Semuanya pun mulai bergerak berpencar sambil meneriakkan nama Ariana berkali – kali. Sore itu suasana di kota kecil itu berubah, yang biasanya tenang dan damai, kini diliputi kesedihan dan kecemasan. Karena tidak pernah ada kejadian seperti ini sebelumnya, dimana seorang anak hilang di sore hari sementara di kota itu tidak ada orang asing, semua penduduk saling mengenal dengan baik. 

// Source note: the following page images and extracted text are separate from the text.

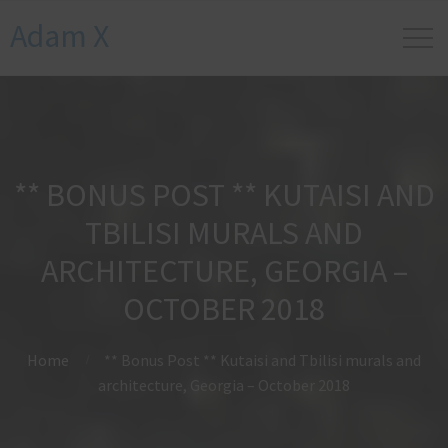
Adam X
** BONUS POST ** KUTAISI AND
TBILISI MURALS AND
ARCHITECTURE, GEORGIA –
OCTOBER 2018
Home
** Bonus Post ** Kutaisi and Tbilisi murals and
architecture, Georgia – October 2018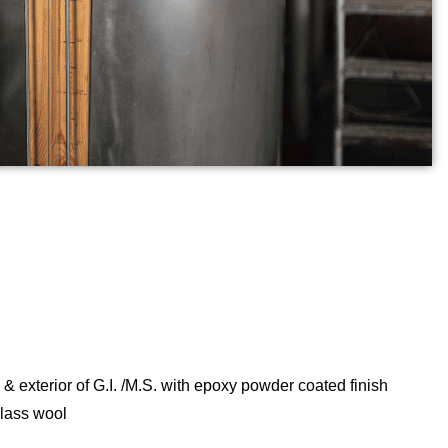
 & exterior of G.I. /M.S. with epoxy powder coated finish
glass wool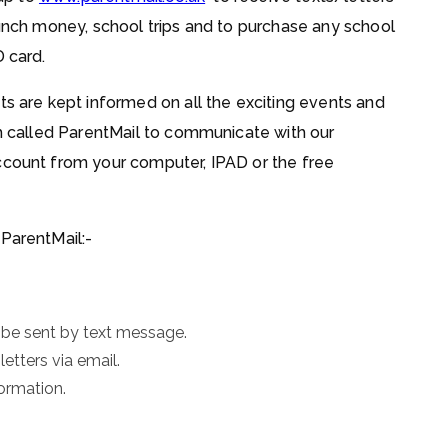
lunch money, school trips and to purchase any school
D card.
ts are kept informed on all the exciting events and
em called ParentMail to communicate with our
ccount from your computer, IPAD or the free
 ParentMail:-
 be sent by text message.
etters via email.
ormation.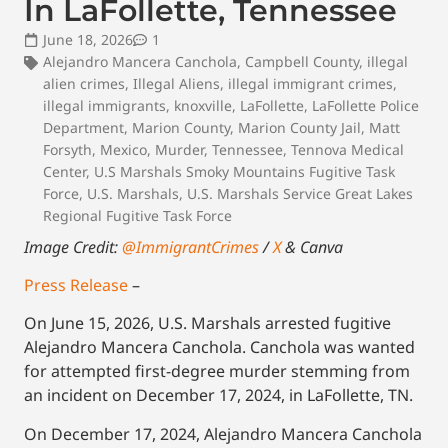
In LaFollette, Tennessee
June 18, 2026
1
Alejandro Mancera Canchola
,
Campbell County
,
illegal
alien crimes
,
Illegal Aliens
,
illegal immigrant crimes
,
illegal immigrants
,
knoxville
,
LaFollette
,
LaFollette Police
Department
,
Marion County
,
Marion County Jail
,
Matt
Forsyth
,
Mexico
,
Murder
,
Tennessee
,
Tennova Medical
Center
,
U.S Marshals Smoky Mountains Fugitive Task
Force
,
U.S. Marshals
,
U.S. Marshals Service Great Lakes
Regional Fugitive Task Force
Image Credit:
@ImmigrantCrimes
/
X
& Canva
Press Release
–
On June 15, 2026, U.S. Marshals arrested fugitive
Alejandro Mancera Canchola. Canchola was wanted
for attempted first-degree murder stemming from
an incident on December 17, 2024, in LaFollette, TN.
On December 17, 2024, Alejandro Mancera Canchola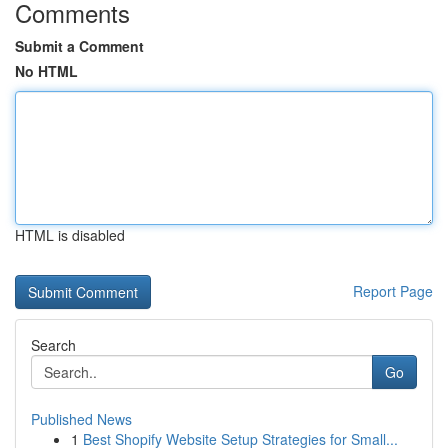
Comments
Submit a Comment
No HTML
HTML is disabled
Report Page
Search
Go
Published News
1
Best Shopify Website Setup Strategies for Small...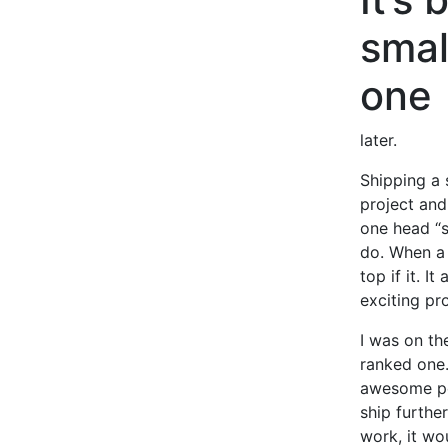
smal
one
later.
Shipping a 
project and 
one head “s
do. When a 
top if it. 
exciting pr
I was on th
ranked one.
awesome peo
ship furthe
work, it wo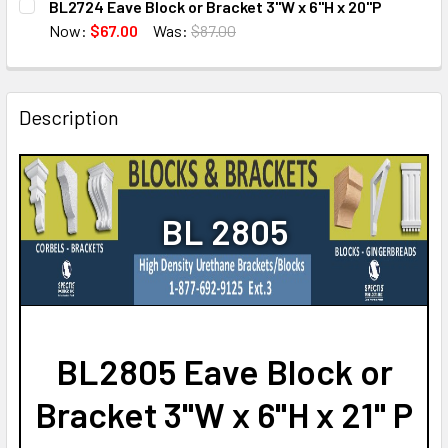
BL2724 Eave Block or Bracket 3"W x 6"H x 20"P
STOCK:
DECREASE QUANTITY OF BL2802 EAVE BLOCK OR BRACKET 3
INCREASE QUANTITY OF BL2802 EAVE BLOCK OR
Now:
$67.00
Was:
$87.00
CURRENT
QUANTITY:
STOCK:
DECREASE QUANTITY OF BL2724 EAVE BLOCK OR BRACKET 
INCREASE QUANTITY OF BL2724 EAVE BLOCK OR
Description
BL 2805
BL2805 Eave Block or
Bracket 3"W x 6"H x 21" P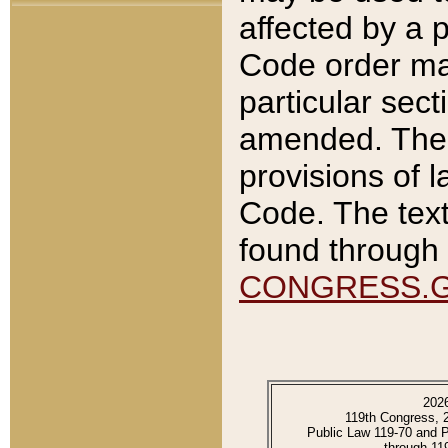
affected by a p
Code order ma
particular sec
amended. The 
provisions of l
Code. The text
found through 
CONGRESS.
202
119th Congress, 
Public Law 119-70 and 
through 11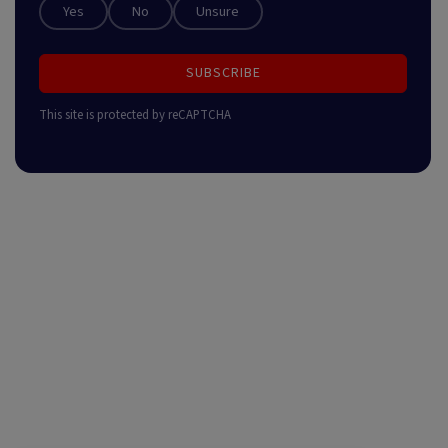
Yes
No
Unsure
SUBSCRIBE
This site is protected by reCAPTCHA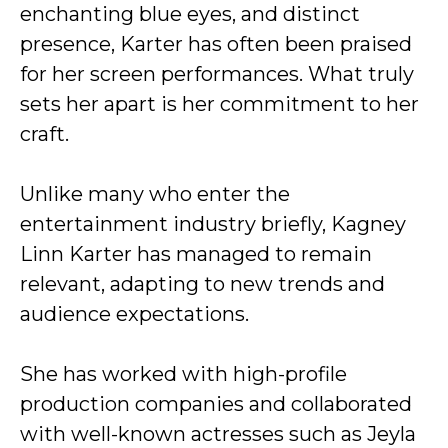
enchanting blue eyes, and distinct
presence, Karter has often been praised
for her screen performances. What truly
sets her apart is her commitment to her
craft.
Unlike many who enter the
entertainment industry briefly, Kagney
Linn Karter has managed to remain
relevant, adapting to new trends and
audience expectations.
She has worked with high-profile
production companies and collaborated
with well-known actresses such as Jeyla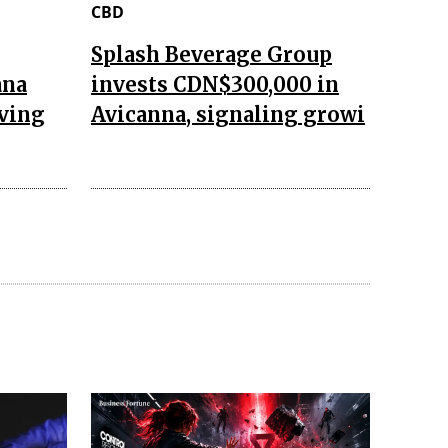
CBD
Splash Beverage Group
ana
invests CDN$300,000 in
aving
Avicanna, signaling growi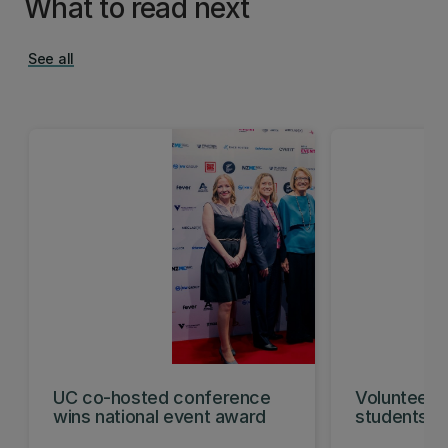
What to read next
See all
UC co-hosted conference
Volunteeri
wins national event award
students w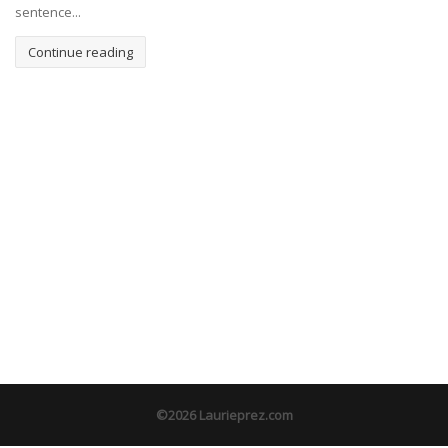
sentence...
Continue reading
©2026 Laurieprez.com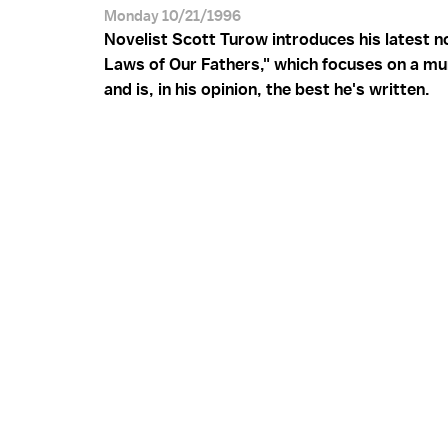
Monday 10/21/1996
Novelist Scott Turow introduces his latest n
Laws of Our Fathers," which focuses on a mur
and is, in his opinion, the best he's written.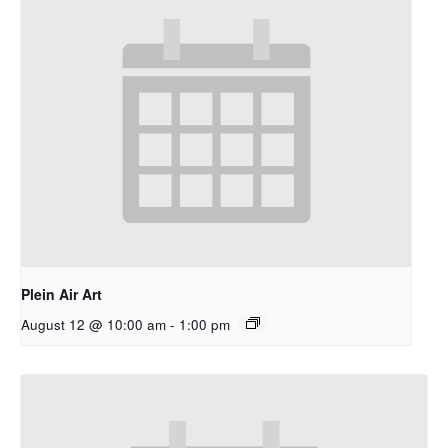
Plein Air Art
August 12 @ 10:00 am
-
1:00 pm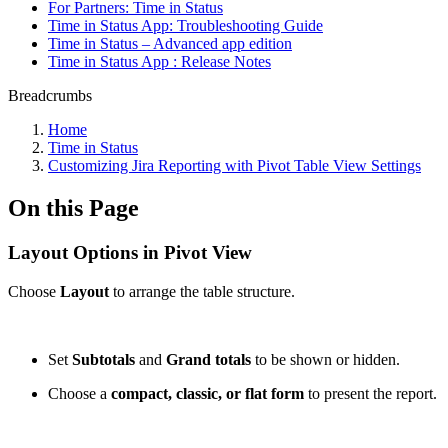
For Partners: Time in Status
Time in Status App: Troubleshooting Guide
Time in Status – Advanced app edition
Time in Status App : Release Notes
Breadcrumbs
Home
Time in Status
Customizing Jira Reporting with Pivot Table View Settings
On this Page
Layout Options in Pivot View
Choose
Layout
to arrange the table structure.
Set
Subtotals
and
Grand totals
to be shown or hidden.
Choose a
compact, classic, or flat form
to present the report.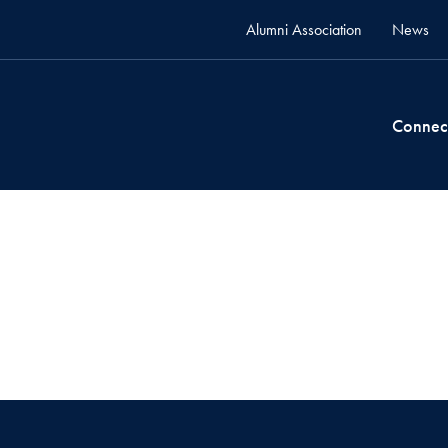
Alumni Association
News
Connec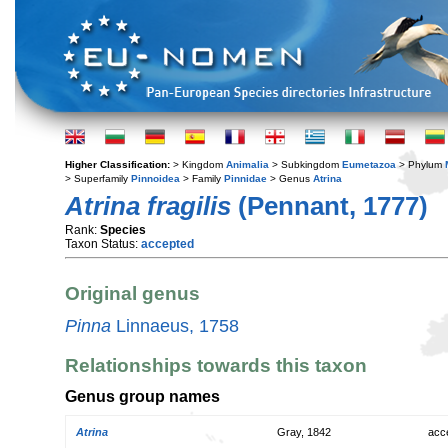
Higher Classification:
> Kingdom
Animalia
> Subkingdom
Eumetazoa
> Phylum
> Superfamily
Pinnoidea
> Family
Pinnidae
> Genus
Atrina
Atrina fragilis
(Pennant, 1777)
Rank:
Species
Taxon Status:
accepted
Original genus
Pinna
Linnaeus, 1758
Relationships towards this taxon
Genus group names
Atrina
Gray, 1842
acc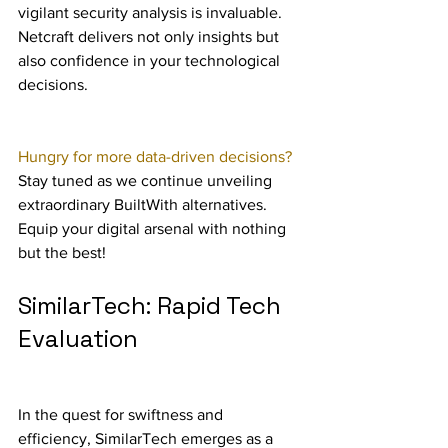
vigilant security analysis is invaluable. 
Netcraft delivers not only insights but 
also confidence in your technological 
decisions.
Hungry for more data-driven decisions?
Stay tuned as we continue unveiling 
extraordinary BuiltWith alternatives. 
Equip your digital arsenal with nothing 
but the best!
SimilarTech: Rapid Tech 
Evaluation
In the quest for swiftness and 
efficiency, SimilarTech emerges as a 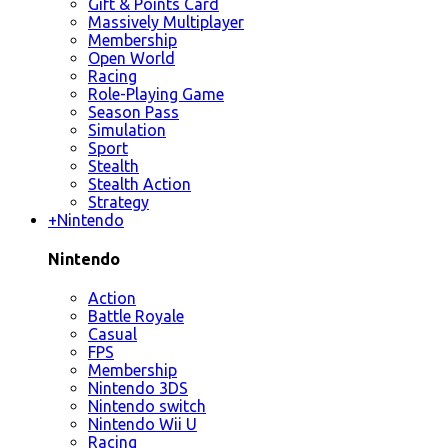
Gift & Points Card
Massively Multiplayer
Membership
Open World
Racing
Role-Playing Game
Season Pass
Simulation
Sport
Stealth
Stealth Action
Strategy
+
Nintendo
Nintendo
Action
Battle Royale
Casual
FPS
Membership
Nintendo 3DS
Nintendo switch
Nintendo Wii U
Racing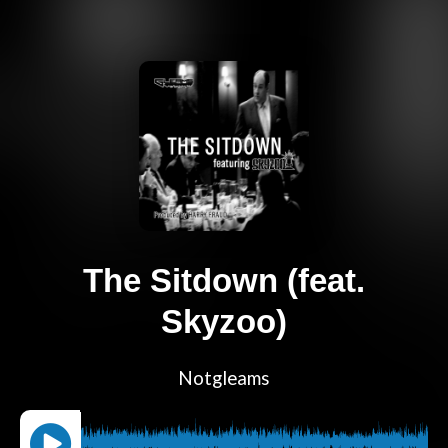
The Sitdown (feat.
Skyzoo)
Notgleams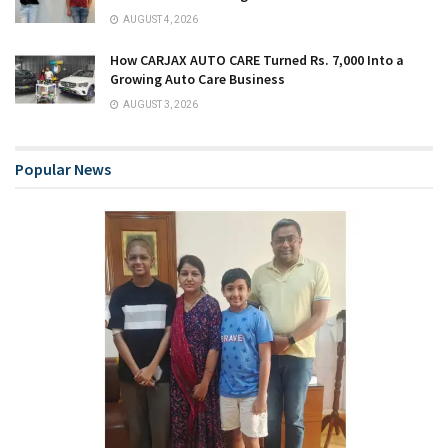
AUGUST 4, 2026
How CARJAX AUTO CARE Turned Rs. 7,000 Into a
Growing Auto Care Business
AUGUST 3, 2026
Popular News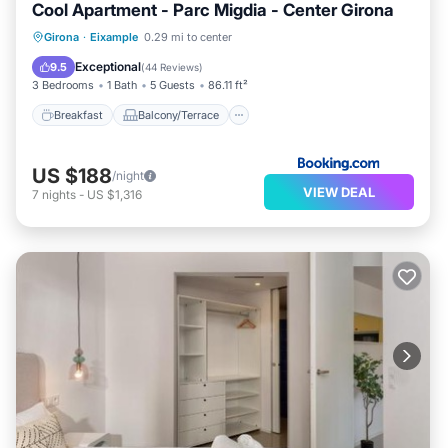
Cool Apartment - Parc Migdia - Center Girona
Breakfast
Balcony/Terrace
Girona
·
Eixample
0.29 mi to center
Air Conditioner
Internet
Exceptional
9.5
(
44 Reviews
)
3 Bedrooms
1 Bath
5 Guests
86.11 ft²
Breakfast
Balcony/Terrace
US $188
/night
VIEW DEAL
7
nights
-
US $1,316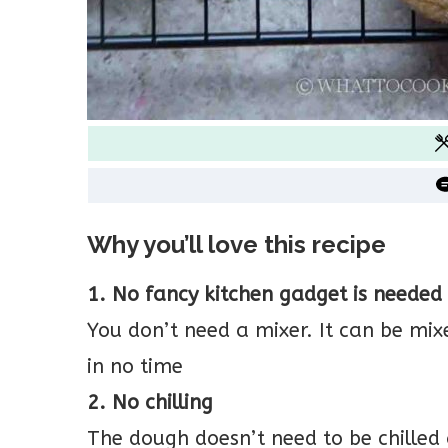
Why you’ll love this recipe
1. No fancy kitchen gadget is needed
You don’t need a mixer. It can be m
in no time
2. No chilling
The dough doesn’t need to be chilled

Setelah hampir dua jam, beberapa penduduk yang tadi membantu pencarian kini semuanya berkumpul kembali di rumah Ariana. Pak Lurah tampak berusaha menenangkan kedua orang tua Ariana. 

“Kami sudah mencari ke semua tempat yang kira – kira di kunjungi Ariana, tapi kami tidak menemukannya.” kata Pak Lurah dengan hati – hati. “Sebentar lagi Maghrib, untuk sementara pencarian, kami hentikan dulu. Kami akan lanjutkan selepas Maghrib.”

“Tidak mungkin Ariana hilang begitu saja..” kata Ibunya sambil menangis. “Hanya jedah beberapa detik saya menyusulnya, tapi dia sudah tidak ada. Saya yakin ada yang membawanya pergi.”